(Collected data)
◇ ◇ ◇
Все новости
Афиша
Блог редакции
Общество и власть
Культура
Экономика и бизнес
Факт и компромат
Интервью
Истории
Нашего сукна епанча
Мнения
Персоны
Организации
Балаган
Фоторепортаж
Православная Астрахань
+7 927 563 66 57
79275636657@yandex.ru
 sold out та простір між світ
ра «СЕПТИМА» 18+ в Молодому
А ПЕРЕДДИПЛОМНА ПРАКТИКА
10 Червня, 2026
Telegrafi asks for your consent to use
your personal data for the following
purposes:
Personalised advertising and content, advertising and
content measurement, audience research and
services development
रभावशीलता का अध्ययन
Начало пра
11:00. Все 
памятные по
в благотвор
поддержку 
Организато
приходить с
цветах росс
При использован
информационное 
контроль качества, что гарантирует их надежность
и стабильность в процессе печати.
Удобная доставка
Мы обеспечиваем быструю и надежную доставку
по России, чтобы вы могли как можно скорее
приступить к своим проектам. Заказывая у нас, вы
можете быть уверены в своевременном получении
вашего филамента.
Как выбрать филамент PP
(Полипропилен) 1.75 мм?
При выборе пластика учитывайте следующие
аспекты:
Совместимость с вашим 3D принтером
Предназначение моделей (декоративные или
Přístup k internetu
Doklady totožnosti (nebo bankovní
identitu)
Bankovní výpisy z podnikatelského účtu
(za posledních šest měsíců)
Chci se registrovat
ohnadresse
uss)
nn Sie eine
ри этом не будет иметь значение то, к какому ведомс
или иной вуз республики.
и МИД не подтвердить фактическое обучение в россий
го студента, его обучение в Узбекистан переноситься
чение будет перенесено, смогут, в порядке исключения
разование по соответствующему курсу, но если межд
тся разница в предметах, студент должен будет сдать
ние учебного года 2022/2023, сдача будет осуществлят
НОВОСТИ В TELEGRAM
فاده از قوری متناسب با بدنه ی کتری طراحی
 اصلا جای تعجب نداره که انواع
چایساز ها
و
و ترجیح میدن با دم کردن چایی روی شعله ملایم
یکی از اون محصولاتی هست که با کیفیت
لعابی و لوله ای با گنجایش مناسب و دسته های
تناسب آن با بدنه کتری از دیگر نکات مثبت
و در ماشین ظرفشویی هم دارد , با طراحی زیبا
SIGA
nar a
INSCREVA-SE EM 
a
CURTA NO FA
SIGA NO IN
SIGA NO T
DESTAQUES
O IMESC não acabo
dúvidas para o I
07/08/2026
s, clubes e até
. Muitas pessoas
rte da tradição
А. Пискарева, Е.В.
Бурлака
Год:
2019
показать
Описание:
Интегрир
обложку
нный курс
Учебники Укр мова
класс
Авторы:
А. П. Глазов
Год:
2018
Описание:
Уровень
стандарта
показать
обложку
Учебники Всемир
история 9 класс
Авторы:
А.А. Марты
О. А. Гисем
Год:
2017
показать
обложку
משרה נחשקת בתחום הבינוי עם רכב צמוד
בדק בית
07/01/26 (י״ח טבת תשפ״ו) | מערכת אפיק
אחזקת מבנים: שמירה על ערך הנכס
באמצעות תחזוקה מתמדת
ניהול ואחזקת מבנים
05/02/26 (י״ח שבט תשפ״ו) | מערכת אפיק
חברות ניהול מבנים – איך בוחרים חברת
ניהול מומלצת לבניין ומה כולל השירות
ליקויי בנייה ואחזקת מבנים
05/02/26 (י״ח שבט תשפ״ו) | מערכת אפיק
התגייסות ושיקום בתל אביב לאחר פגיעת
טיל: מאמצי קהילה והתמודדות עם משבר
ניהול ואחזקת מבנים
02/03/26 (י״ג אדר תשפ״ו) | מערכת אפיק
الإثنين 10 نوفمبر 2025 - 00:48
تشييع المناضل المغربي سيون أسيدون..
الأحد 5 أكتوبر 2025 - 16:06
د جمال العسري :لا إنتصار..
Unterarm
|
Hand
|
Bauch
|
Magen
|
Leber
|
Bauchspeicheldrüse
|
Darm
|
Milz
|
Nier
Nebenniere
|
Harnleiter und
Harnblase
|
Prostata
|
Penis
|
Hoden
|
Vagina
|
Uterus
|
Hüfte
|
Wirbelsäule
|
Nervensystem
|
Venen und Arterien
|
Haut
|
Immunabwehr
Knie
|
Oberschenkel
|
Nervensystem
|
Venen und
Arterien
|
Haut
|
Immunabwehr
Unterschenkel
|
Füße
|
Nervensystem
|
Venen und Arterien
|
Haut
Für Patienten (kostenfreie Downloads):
◇ ◇ ◇
TO DO:
Your job is to print exactly the lines that run from the top of the entries through the line with "Personalised advertising and", and no others.

EXERCISE RESULT:
Все новости
Афиша
Блог редакции
Общество и власть
Культура
Экономика и бизнес
Факт и компромат
Интервью
Истории
Нашего сукна епанча
Мнения
Персоны
Организации
Балаган
Фоторепортаж
Православная Астрахань
+7 927 563 66 57
79275636657@yandex.ru
 sold out та простір між світ
ра «СЕПТИМА» 18+ в Молодому
А ПЕРЕДДИПЛОМНА ПРАКТИКА
10 Червня, 2026
Telegrafi asks for your consent to use
your personal data for the following
purposes:
Personalised advertising and content, advertising and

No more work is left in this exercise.